I didn’t like Kamala Harris. She seemed to have an aura of weariness and bitterness about her. I liked it when the Girl Scoutish Tulsi Gabbard accused Harris, former attorney general of California, of putting “1,500 people in jail for marijuana offenses.” Harris was quick to tell other candidates that they had their facts wrong, but she didn’t contradict Gabbard. Of course Harris is for marijuana legalization now; she is as progressive as she needs to be.
Regarding immigration, Biden was asked about the 800,000 illegals who were deported in the first two years of the Obama-Biden administration. If you cross over illegally, he said, “you should be able to be sent back.”
Most of the candidates were not for sending illegals back. Bill DeBlasio asked Biden whether he had used his power as vice president to try and stop the deportations — a question that opened up a pit to fall in on either a yes or a no. Biden was careful not to answer yes or no. One of his responses was, “If you say you can just cross the border, what do you say to the people around the world standing in line?” That’s a reference to people around the world who have filed the papers to immigrate to America and are waiting their turn under their country quota. I know people who waited 10 years, and they have no sympathy for “queue jumpers” who climb over the wall and insist on being admitted immediately.
Kamala Harris seemed to have an aura of weariness and bitterness about her.
Andrew Yang, the man with no necktie, was still pushing his nutty idea of giving everyone $1,000 a month. I recalled a documentary about open heroin use in Vancouver, B.C., where the drug addicts all line up on Welfare Wednesday to get their checks from the Canadian government. (It’s on YouTube.) Other than that, I rather liked Andrew Yang. He’s upbeat, and he’s from the private sector. He argued that tying medical insurance to employment makes it harder to start companies, harder to hire, and harder to switch jobs. Decouple insurance from work, he said, “and watch entrepreneurship recover and bloom.” At least this man knows and cares about the process of creating real work, which so many of the other Democrats do not.
Yang also said the most sensible thing that evening about climate change. Jay Inslee had insisted, “We have to act now. We have to get off coal in ten years,” and the other candidates promised this, that, and the other. But Yang pointed out that carbon dioxide is a global problem, and that America is only 15% of it. Every politician offering a big plan assumes his big plan will work. Yang’s unpolitical answer was, “Start moving our people to higher ground.”
If Biden had said this, it would have been a sensation. When Yang said it, nobody cared.
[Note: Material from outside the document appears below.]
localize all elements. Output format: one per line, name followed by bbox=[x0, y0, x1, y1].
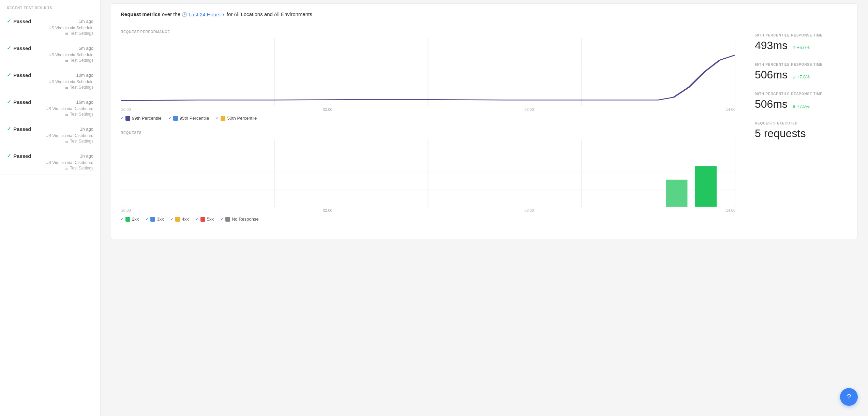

Well, Yang will be gone soon enough, as will the windbag de Blasio, who bellowed twice that he would “tax the hell out of the wealthy,” and Cory Booker, who enunciates as if he’s talking to someone partially deaf, and Kirsten Gillibrand, whose every statement was about women, and Julian Castro, who can’t make up his mind whether he lives in the land of opportunity or the land of “Americans who are hurting.”
And at least seven of them said “in this country” at least once. Buzz, buzz, buzz.